Skip Navigation Links www.nws.noaa.gov 
NOAA logo - Click to go to the NOAA home page National Weather Service   NWS logo - Click to go to the NWS home page
Climate Prediction Center
 
 

 
About Us
   Our Mission
   Who We Are

Contact Us
   CPC Information
   CPC Web Team

 
HOME > Monitoring_and_Data > Oceanic and Atmospheric Data > Reanalysis: Atmospheric Data > wgrib2m
 

wgrib2mv - wgrib2 m(multiple streams) v(vector data)

wgrib2ms - wgrib2 m(multiple streams) s(scalar data)

Introduction

Wgrib2 was designed to be parallelized by what-may-be-called dataflow programming. Data flows into a black box and data flows out. One way to parallelize is to divide the data flow into N streams, process each stream separately and then recombine the streams at the end of the processing. A common operation is to extract a subregion of a grid.
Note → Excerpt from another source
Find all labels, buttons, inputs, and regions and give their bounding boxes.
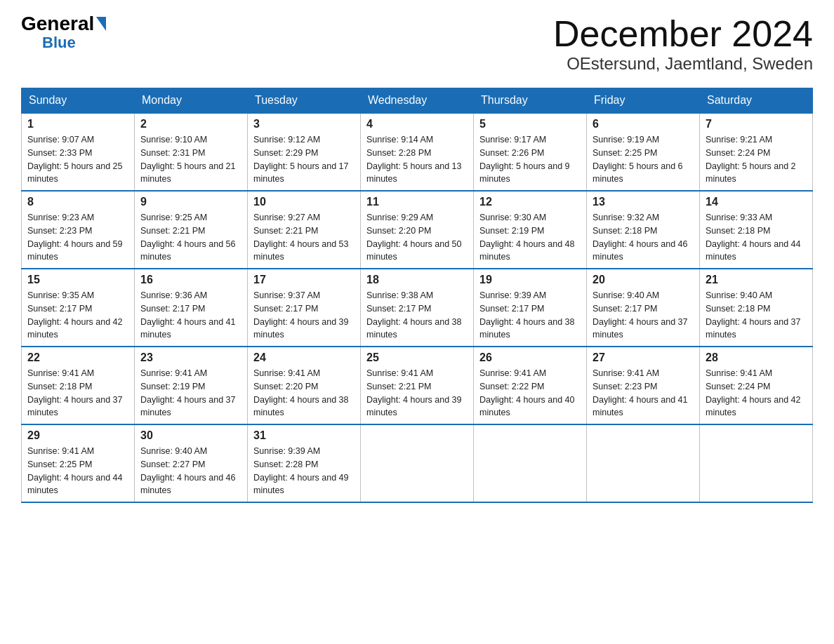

   Real-world usage: subregion option in grib-filter, nomads.ncep.noaa.gov

   Example: wgrib2 IN.grb -set_grib_type c2 -ijsmall_grib "1:20" "20:40" OUT.grb

      reads grib file, IN.grb
      extract data(1:20, 20:40)
      write a new grib file, OUT.grb, using c2 compression
For each field, you need to decode the field, extract the subarray a(1:20,20:40), encode the grib message. The processing for each grib message is an independent operation and can be parallelized by
   Assume IN.grb has 400 grib messages and their are 4 free cores, sh parallel code is

   wgrib2 IN.grb -for   1:100 -set_grib_type c2 -ijsmall_grib "1:20" "20:40" OUT.grb.1 &
   wgrib2 IN.grb -for 101:200 -set_grib_type c2 -ijsmall_grib "1:20" "20:40" OUT.grb.2 &
   wgrib2 IN.grb -for 201:300 -set_grib_type c2 -ijsmall_grib "1:20" "20:40" OUT.grb.3 &
   wgrib2 IN.grb -for 301:400 -set_grib_type c2 -ijsmall_grib "1:20" "20:40" OUT.grb.4 &
   wait
   cat OUT.grb.1 OUT.grb.2 OUT.grb.3 OUT.grb.4 > OUT.grb

   4 copies of wgrib2 are run at the same time for upto a 4x speed improvement.  The
   final step is to combine the results for the 4 jobs.
Wgrib2ms and wgrib2mv are perl scripts that allow you parallelize your wgrib2 commands in a similar fashion.

Simple Usage

run in 1 stream:   wgrib2     FILE (options)
run in N streams:  wgrib2ms N FILE (options)            N > 1
run in N streams:  wgrib2mv N FILE (options)            N > 1

 * restrictions on the options that work with wgrib2ms and wgrib2mv
 * wgrib2mv requires vector fields to be in same grib message, ex (UGRD,VGRD)
 * wgrib2mv puts vector fields in the same grib message
Wgrib2ms parallelizes wgrib2 in a somewhat similar fashion to the above example
 wgrib2ms 4 IN.grb -set_grib_type c2 -ijsmall_grib "1:20" "20:40" OUT.grb
          |
          \-- run in 4 streams

An easy-to-read version of the shell code that is generated by wgrib2ms,

 1: mkfifo pipe1 pipe2 pipe3 pipe4
 2: wgrib2 -for_n 1::4 IN.grb -set_grib_type c2 -ijsmall_grib 1:10 20:40 pipe1 &
 3: wgrib2 -for_n 2::4 IN.grb -set_grib_type c2 -ijsmall_grib 1:10 20:40 pipe2 &
 4: wgrib2 -for_n 3::4 IN.grb -set_grib_type c2 -ijsmall_grib 1:10 20:40 pipe3 &
 5: wgrib2 -for_n 4::4 IN.grb -set_grib_type c2 -ijsmall_grib 1:10 20:40 pipe4 &
 6: gmerge OUT.grb pipe1 pipe2 pipe3 pipe4
 7: rm pipe1 pipe2 pipe3 pipe4

line 1: make 4 pipes
lines 2-5: run 4 copies of wgrib2 in background, grib output to the pipes
    each copy of wgrib2 processes every 4th field
lines 6: gmerge reads grib messages from the 4 pipes in round-robin fashion and 
     writes it out to OUT.grb

The advantage of this code is that there are no temporary disk files and the merging
of the results of the 4 streams is done at the same time as the wgrib2 processing.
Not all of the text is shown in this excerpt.